INSTRUCTIONS TO FOLLOW
Everything from the line containing "Label: aorta." through the end of the entries should be transcribed exactly. Leave out all other lines.

<<<<

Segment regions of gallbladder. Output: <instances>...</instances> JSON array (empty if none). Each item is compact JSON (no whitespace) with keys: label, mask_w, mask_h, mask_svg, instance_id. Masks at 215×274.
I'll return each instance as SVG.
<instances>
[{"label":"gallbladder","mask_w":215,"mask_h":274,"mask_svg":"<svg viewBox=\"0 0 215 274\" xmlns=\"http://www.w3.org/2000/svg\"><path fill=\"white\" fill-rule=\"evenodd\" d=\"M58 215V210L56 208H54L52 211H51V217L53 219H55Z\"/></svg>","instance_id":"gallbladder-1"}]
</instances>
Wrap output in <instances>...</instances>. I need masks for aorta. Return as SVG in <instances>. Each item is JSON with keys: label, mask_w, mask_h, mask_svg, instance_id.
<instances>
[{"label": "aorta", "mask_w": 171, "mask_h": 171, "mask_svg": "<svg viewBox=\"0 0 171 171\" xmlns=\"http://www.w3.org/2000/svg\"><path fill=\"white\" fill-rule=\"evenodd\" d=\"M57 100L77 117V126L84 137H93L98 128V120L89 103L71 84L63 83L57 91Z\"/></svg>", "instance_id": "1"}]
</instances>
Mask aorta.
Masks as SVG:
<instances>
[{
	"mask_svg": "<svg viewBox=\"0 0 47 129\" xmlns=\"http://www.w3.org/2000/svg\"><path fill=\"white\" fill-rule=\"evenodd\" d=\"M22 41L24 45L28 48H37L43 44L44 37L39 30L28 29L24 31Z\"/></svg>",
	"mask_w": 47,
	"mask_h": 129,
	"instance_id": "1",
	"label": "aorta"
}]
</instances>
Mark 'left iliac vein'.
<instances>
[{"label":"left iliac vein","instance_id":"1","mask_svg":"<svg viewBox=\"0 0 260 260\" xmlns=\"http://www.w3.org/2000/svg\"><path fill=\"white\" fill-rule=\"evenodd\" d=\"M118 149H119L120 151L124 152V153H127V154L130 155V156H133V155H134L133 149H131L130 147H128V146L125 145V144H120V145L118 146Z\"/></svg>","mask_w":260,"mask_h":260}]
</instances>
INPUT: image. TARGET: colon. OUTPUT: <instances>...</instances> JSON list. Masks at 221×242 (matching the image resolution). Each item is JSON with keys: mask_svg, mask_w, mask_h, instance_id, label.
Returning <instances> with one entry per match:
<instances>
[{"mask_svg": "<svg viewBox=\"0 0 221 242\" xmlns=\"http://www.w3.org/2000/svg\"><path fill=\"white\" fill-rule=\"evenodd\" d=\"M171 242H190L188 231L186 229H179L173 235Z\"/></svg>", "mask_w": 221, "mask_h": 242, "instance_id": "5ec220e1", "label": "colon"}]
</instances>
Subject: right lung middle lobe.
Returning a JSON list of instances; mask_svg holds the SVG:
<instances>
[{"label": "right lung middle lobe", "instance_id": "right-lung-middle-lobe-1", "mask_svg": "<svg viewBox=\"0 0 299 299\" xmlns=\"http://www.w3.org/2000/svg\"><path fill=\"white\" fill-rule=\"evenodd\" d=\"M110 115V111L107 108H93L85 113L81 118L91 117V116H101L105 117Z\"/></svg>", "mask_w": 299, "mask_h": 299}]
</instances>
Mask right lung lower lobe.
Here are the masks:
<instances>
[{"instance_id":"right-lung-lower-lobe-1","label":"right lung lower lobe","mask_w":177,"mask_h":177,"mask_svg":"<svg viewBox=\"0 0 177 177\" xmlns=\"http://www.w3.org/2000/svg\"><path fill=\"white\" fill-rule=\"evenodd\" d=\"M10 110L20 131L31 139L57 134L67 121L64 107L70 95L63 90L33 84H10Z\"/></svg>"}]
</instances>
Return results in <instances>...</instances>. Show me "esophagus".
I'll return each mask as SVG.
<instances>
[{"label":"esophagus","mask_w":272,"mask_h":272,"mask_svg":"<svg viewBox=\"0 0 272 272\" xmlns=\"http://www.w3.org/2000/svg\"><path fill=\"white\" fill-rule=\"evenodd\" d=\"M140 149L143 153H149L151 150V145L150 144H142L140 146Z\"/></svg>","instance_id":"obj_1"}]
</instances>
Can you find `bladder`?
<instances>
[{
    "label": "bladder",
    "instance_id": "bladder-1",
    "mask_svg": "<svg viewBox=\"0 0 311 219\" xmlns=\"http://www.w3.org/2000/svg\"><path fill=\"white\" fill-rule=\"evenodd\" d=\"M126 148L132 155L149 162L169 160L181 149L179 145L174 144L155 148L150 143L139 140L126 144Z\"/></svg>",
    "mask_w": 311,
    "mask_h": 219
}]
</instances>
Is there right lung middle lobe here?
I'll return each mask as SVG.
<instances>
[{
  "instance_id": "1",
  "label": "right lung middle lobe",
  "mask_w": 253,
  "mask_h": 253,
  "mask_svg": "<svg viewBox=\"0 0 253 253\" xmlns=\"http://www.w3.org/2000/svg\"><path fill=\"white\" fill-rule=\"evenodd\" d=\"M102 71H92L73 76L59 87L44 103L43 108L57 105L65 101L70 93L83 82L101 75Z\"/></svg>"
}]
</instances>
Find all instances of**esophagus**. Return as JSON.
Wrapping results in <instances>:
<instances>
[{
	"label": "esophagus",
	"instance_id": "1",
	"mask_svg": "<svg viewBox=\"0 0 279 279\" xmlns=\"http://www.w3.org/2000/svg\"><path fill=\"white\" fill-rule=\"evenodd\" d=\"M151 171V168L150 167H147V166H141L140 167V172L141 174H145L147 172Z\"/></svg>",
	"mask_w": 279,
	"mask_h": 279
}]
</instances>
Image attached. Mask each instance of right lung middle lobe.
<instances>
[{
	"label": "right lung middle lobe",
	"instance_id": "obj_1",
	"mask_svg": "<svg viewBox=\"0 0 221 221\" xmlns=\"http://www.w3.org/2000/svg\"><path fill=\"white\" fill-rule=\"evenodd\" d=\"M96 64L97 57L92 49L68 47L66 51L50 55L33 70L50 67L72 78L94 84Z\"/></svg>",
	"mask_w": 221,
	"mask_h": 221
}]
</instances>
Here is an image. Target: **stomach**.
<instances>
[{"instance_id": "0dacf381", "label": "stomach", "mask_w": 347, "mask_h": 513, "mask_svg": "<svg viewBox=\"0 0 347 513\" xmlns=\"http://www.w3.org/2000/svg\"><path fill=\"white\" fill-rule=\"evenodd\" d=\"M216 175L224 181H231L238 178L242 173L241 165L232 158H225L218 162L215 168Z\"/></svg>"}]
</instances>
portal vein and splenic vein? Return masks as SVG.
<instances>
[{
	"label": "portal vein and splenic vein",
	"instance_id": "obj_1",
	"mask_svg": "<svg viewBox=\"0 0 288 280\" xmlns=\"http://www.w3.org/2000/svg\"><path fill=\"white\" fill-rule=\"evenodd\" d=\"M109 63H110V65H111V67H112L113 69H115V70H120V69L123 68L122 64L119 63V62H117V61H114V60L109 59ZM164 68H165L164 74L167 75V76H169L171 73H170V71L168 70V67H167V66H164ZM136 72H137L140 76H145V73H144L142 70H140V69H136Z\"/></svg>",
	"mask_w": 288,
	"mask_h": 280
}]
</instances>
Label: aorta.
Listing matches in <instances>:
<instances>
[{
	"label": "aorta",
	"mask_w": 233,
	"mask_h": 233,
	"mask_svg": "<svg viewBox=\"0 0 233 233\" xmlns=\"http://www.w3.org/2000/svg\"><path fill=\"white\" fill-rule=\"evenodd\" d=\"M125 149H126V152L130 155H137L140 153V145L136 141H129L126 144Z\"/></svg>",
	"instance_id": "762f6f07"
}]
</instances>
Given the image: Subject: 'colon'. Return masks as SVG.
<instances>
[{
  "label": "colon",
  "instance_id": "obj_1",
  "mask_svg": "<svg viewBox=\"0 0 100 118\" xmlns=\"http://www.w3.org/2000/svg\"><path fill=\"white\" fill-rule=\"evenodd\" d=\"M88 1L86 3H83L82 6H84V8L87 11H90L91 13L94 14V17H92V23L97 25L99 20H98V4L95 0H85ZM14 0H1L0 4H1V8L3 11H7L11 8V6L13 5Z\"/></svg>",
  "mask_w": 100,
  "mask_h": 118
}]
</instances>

>>>>

ANSWER TO THIS PROBLEM
Label: aorta.
Listing matches in <instances>:
<instances>
[{
	"label": "aorta",
	"mask_w": 233,
	"mask_h": 233,
	"mask_svg": "<svg viewBox=\"0 0 233 233\" xmlns=\"http://www.w3.org/2000/svg\"><path fill=\"white\" fill-rule=\"evenodd\" d=\"M125 149H126V152L130 155H137L140 153V145L136 141H129L126 144Z\"/></svg>",
	"instance_id": "762f6f07"
}]
</instances>
Given the image: Subject: 'colon'. Return masks as SVG.
<instances>
[{
  "label": "colon",
  "instance_id": "obj_1",
  "mask_svg": "<svg viewBox=\"0 0 100 118\" xmlns=\"http://www.w3.org/2000/svg\"><path fill=\"white\" fill-rule=\"evenodd\" d=\"M88 1L86 3H83L82 6H84V8L87 11H90L91 13L94 14V17H92V23L97 25L99 20H98V4L95 0H85ZM14 0H1L0 4H1V8L3 11H7L11 8V6L13 5Z\"/></svg>",
  "mask_w": 100,
  "mask_h": 118
}]
</instances>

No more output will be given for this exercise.